Populist Euroseceptic movements, such as the Five star movement, will gain more steam. Macron, and a revitalized France will try to step in and save the Euro.

However, Italy will struggle to pay back its public debt. Once Italy’s sovereign bonds get into trouble, nothing will be able to help the euro hold. Italy is too large to bail out.

The Democratic presidential candidate will push for a ban on stock buybacks.
75% likelihood.

The American airline industry spent years making heady profits, and spent it all on stock buybacks. The democratic left will turn the banning of buybacks an election issue.

In all crises, we deal with moral hazard once everything is over. At the end of the 2008 crisis, Dodd Frank was passed to punish the banks. Something similar will happen to punish the companies that enriched shareholders in lieu of saving up for a rainy day.

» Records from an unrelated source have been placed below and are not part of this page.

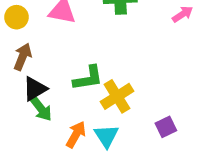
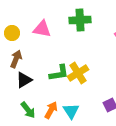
yellow cross: (117, 96) -> (78, 73), moved
green arrow: (41, 109) -> (28, 110), moved

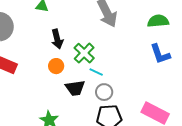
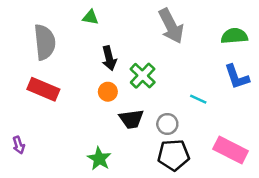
cyan line: (96, 72) -> (198, 99), moved

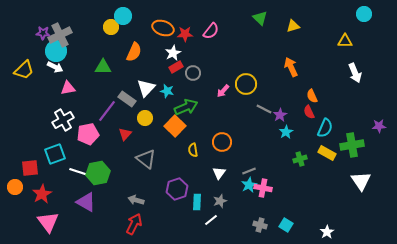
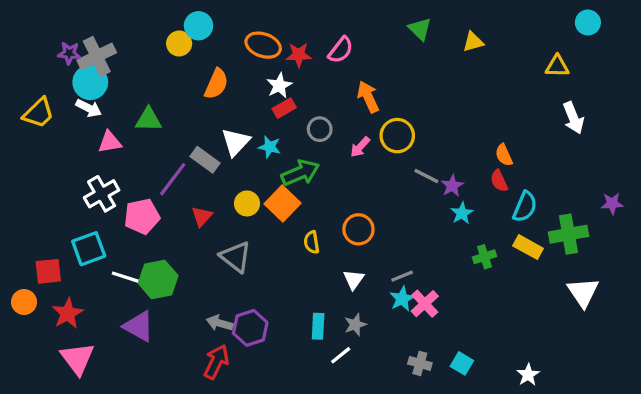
green triangle: (103, 67) -> (148, 119), moved
orange arrow: (291, 67) -> (368, 97), moved
gray circle: (193, 73) -> (320, 129), moved
yellow circle: (145, 118) -> (247, 203), moved
pink cross: (263, 188) -> (425, 304), turned 36
purple hexagon: (177, 189) -> (250, 328), moved

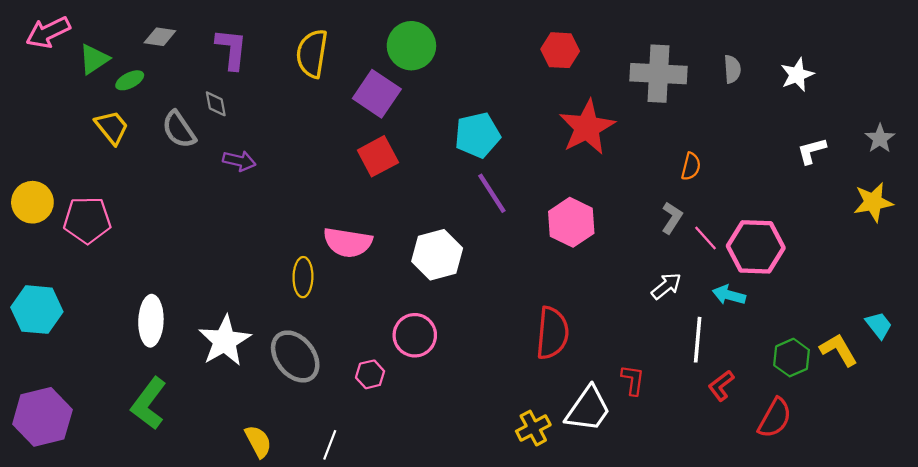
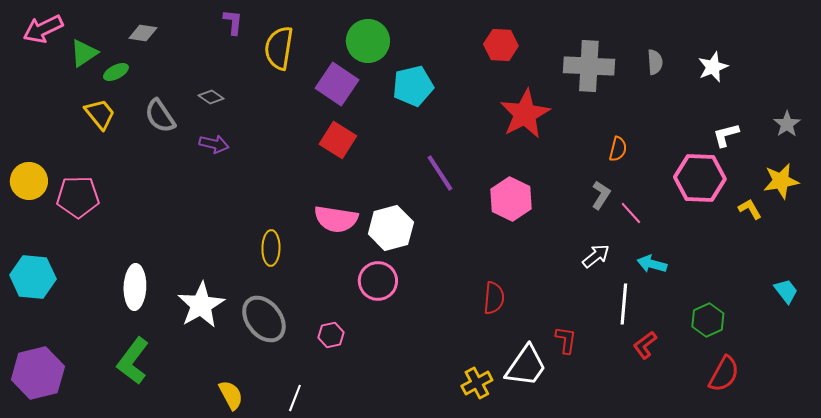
purple L-shape: (231, 49) -> (233, 22), moved, size x0.7
gray diamond: (216, 104) -> (211, 97), moved, turned -45
cyan pentagon: (477, 135) -> (413, 86), moved
red square: (378, 156) -> (338, 140), turned -30
pink semicircle: (348, 242) -> (336, 219), moved
pink hexagon: (756, 247) -> (700, 178), moved
red semicircle: (552, 333) -> (494, 298), size x0.7
pink circle: (415, 335) -> (378, 281), moved
yellow L-shape: (839, 350) -> (750, 209), moved, size x0.7
red semicircle: (775, 418) -> (724, 374), moved

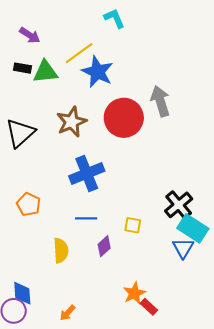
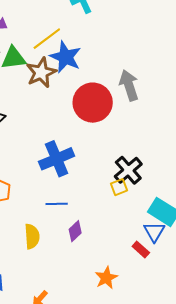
brown star: (72, 122) -> (41, 73), moved
black cross: (179, 205) -> (128, 170), moved
yellow square: (133, 225) -> (119, 187), moved, turned -30
red rectangle: (149, 307) -> (141, 249), moved

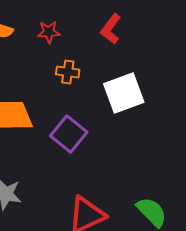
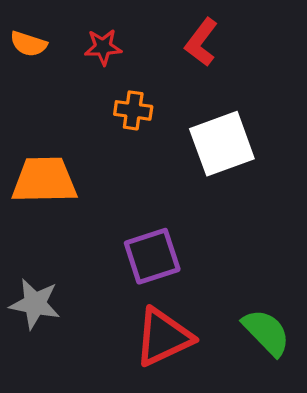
purple square: (69, 134) -> (152, 256), moved, turned 33

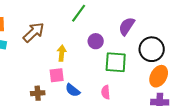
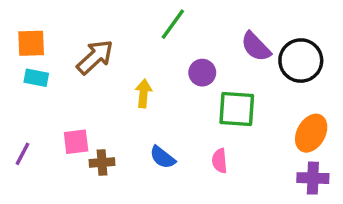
purple semicircle: (127, 26) -> (256, 47), turned -78
black circle: (152, 49) -> (301, 61), moved
pink square: (57, 75) -> (76, 142), moved

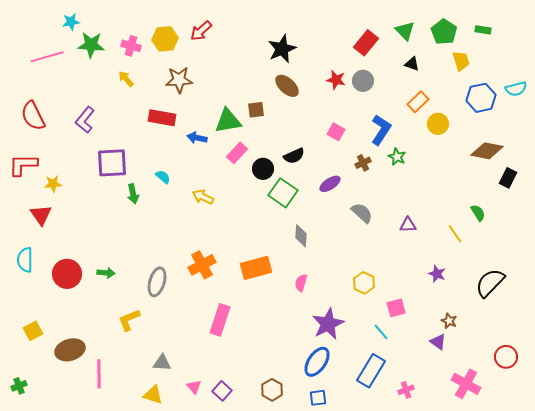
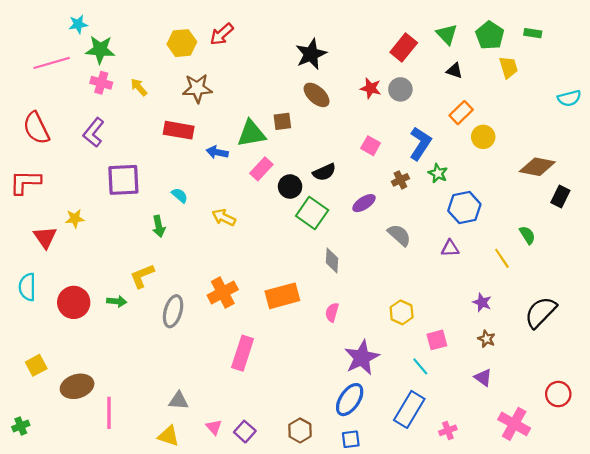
pink cross: (131, 46) -> (101, 83), moved
blue hexagon: (481, 98) -> (464, 207), moved
yellow star: (53, 184) -> (75, 219), moved
green arrow: (133, 194) -> (159, 226), moved
yellow L-shape: (129, 320) -> (142, 276), moved
brown star: (449, 321) -> (486, 339), moved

National infrastructure will become a political plank on the right.
75% likelihood.

State and Local Spending on Infrastructure Is at Historic Low

Low interest rates and the need for fiscal stimulus means that the time is right for a US national infrastructure plan. The American right-wing will take up the call, asking for the roads, bridges and railways to be rebuilt. Calls for creating a national broadband network will grow louder. The 2020 Presidential election will see Republicans aligning behind large scale infrastructure spending, and Democrats aligning behind a larger social safety net.

In Summary

Growth in blogs prophesying about the future.

We’re stuck inside without much to do. That’s a much better place to be than the victims who’re suffering, or the healthcare workers who’re sacrificing. Stay safe and stay inside!